Здесь самое время вспомнить знаменитый исторический анекдот о беседе Николая I и Альфреда де Кюстина. Когда российский император спросил у французского дипломата во время бала: «Много ли здесь русских?» – то де Кюстин ответил: «Кроме меня и иностранных послов – все остальные». Николай I ему возразил: «Это вовсе не так. Вот этот мой приближенный – поляк, с ним рядом немец. Вон стоят два генерала – они грузины. Этот придворный – татарин, другой – финн, а третий – крещеный еврей…» «А где же русские?» – удивился де Кюстин. «А все вместе они и есть русские!» – ответил император.
Идентичность империи – это не только армия и флот, это ее культура, имеющая надэтнический характер, вбирающая в себя многоголосье народов, в нее входящих. В каком-то смысле она близка к универсализму христианства, не различая ни иудея, ни эллина, если они становятся ее гражданами и развиваются в рамках ее культурного кода. «Русский мир», с которым сегодня воюет киевская власть и их западные партнеры, – это прежде всего мир русской культуры, которая хранит высшие ценности отечественного и европейского гуманизма.
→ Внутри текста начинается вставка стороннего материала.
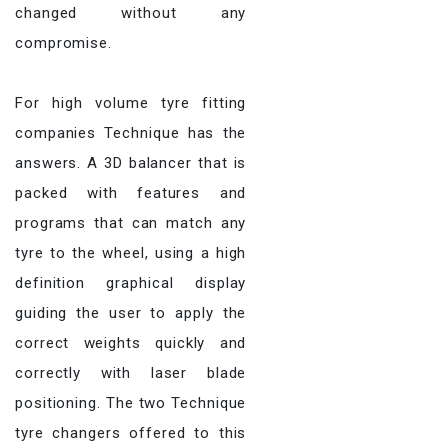
changed without any
compromise.
For high volume tyre fitting
companies Technique has the
answers. A 3D balancer that is
packed with features and
programs that can match any
tyre to the wheel, using a high
definition graphical display
guiding the user to apply the
correct weights quickly and
correctly with laser blade
positioning. The two Technique
tyre changers offered to this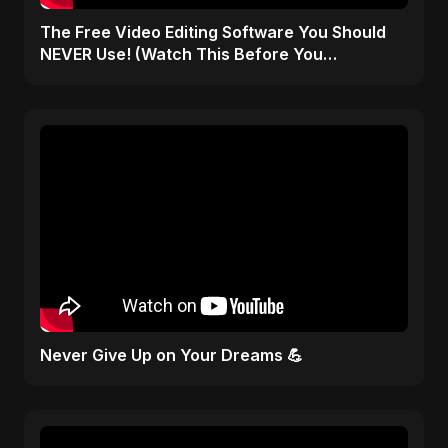
The Free Video Editing Software You Should
NEVER Use! (Watch This Before You
Download)
Never Give Up on Your Dreams 💪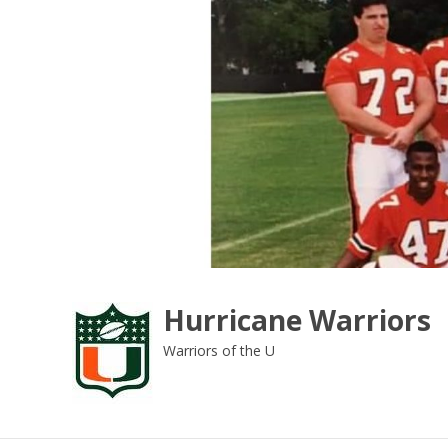
Skip
to
content
Hurricane Warriors
Warriors of the U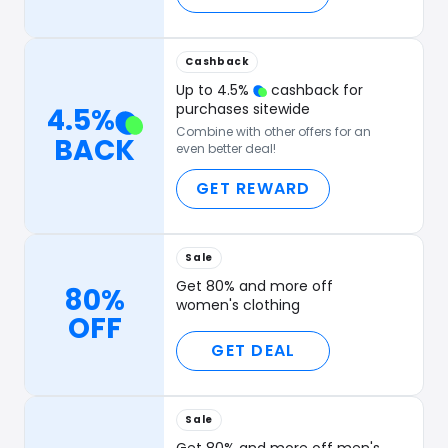
Cashback
Up to
4.5
%
cashback for
purchases sitewide
4.5
%
Combine with other offers for an
BACK
even better deal!
GET REWARD
Sale
Get 80% and more off
80%
women's clothing
OFF
GET DEAL
Sale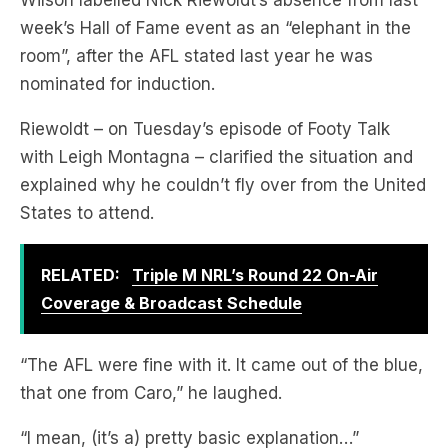
Wilson labelled Nick Riewoldt’s absence from last
week’s Hall of Fame event as an “elephant in the
room”, after the AFL stated last year he was
nominated for induction.
Riewoldt – on Tuesday’s episode of Footy Talk
with Leigh Montagna – clarified the situation and
explained why he couldn’t fly over from the United
States to attend.
RELATED:
Triple M NRL’s Round 22 On-Air
Coverage & Broadcast Schedule
“The AFL were fine with it. It came out of the blue,
that one from Caro,” he laughed.
“I mean, (it’s a) pretty basic explanation…”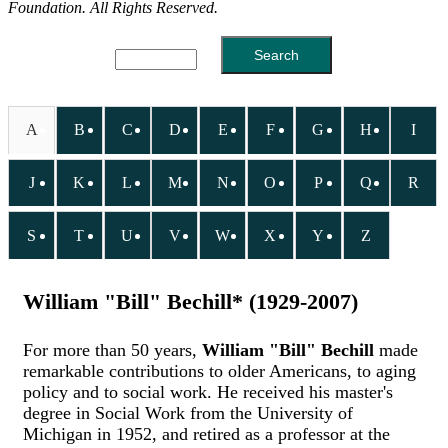
Foundation. All Rights Reserved.
A
B
C
D
E
F
G
H
I
J
K
L
M
N
O
P
Q
R
S
T
U
V
W
X
Y
Z
William "Bill" Bechill* (1929-2007)
For more than 50 years,
William "Bill" Bechill
made
remarkable contributions to older Americans, to aging
policy and to social work. He received his master's
degree in Social Work from the University of
Michigan in 1952, and retired as a professor at the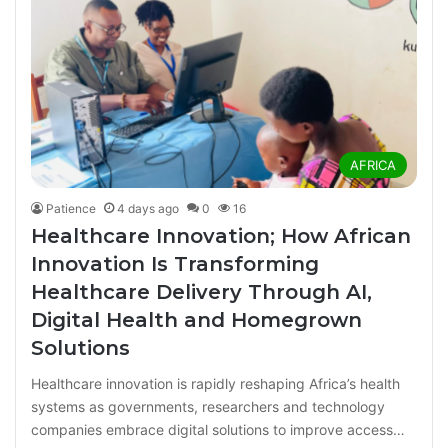
AFRICA
Patience
4 days ago
0
16
Healthcare Innovation; How African
Innovation Is Transforming
Healthcare Delivery Through AI,
Digital Health and Homegrown
Solutions
Healthcare innovation is rapidly reshaping Africa’s health
systems as governments, researchers and technology
companies embrace digital solutions to improve access…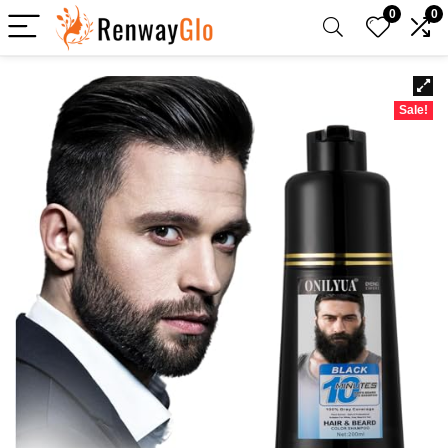
0
0
Sale!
Мононациональные государства – как Польша или Украина – формируются на совершенно иных принципах. С первых лет строительства новейшей украинской государственности безуспешно пытался убедить киевских коллег, что многоязычие – это не проблема, а благо. Признание русского народа Украины частью украинской нации позволило бы создать по-настоящему жизнеспособное и современное государство. И не надо было бы заниматься пародийными поисками украинских корней у А.П. Чехова или П.И. Чайковского, на что по сей день тратят немалые усилия. И не надо было бы обвинять Н.В. Гоголя в том, что он стал великим русским писателем только потому, что по-настоящему не знал родного украинского языка. Поверьте, сочлись бы славой!
«Мертвые сраму не имут!» А живым – и в Лондоне, и в Нью-Йорке – со временем станет стыдно за то, что достаточно бездарный политический жест оказался важнее интересов культуры.
Мой молчаливый отец
После 2 февраля, когда отмечали 80-летие разгрома немцев под Сталинградом, эти три слова – «мой молчаливый отец» – не отпускают меня, как ни стараюсь вновь отправить их в бессловесную глубину памяти. Наверное, потому, что вершиной жизни моего отца был все-таки Сталинград, Сталинградская битва, которая не отпускала его, похоже, до конца дней, но о которой он практически ничего не рассказывал. Разве что его простреленная рука, омертвевшая в суставах, напоминала мне и всем окружающим о его ранении, которое он получил в лабиринте сталинградских улиц. Только когда за несколько месяцев до его смерти мне нужно было в больнице обработать мокрыми полотенцами его тело, то осознал, что все оно было в отметинах от осколков и сделанных операций – мальцом, когда мы ходили в баню, видимо, не так остро ощущал эти знаки войны. Он чудом выжил после Сталинграда, но навсегда связал себя с армией.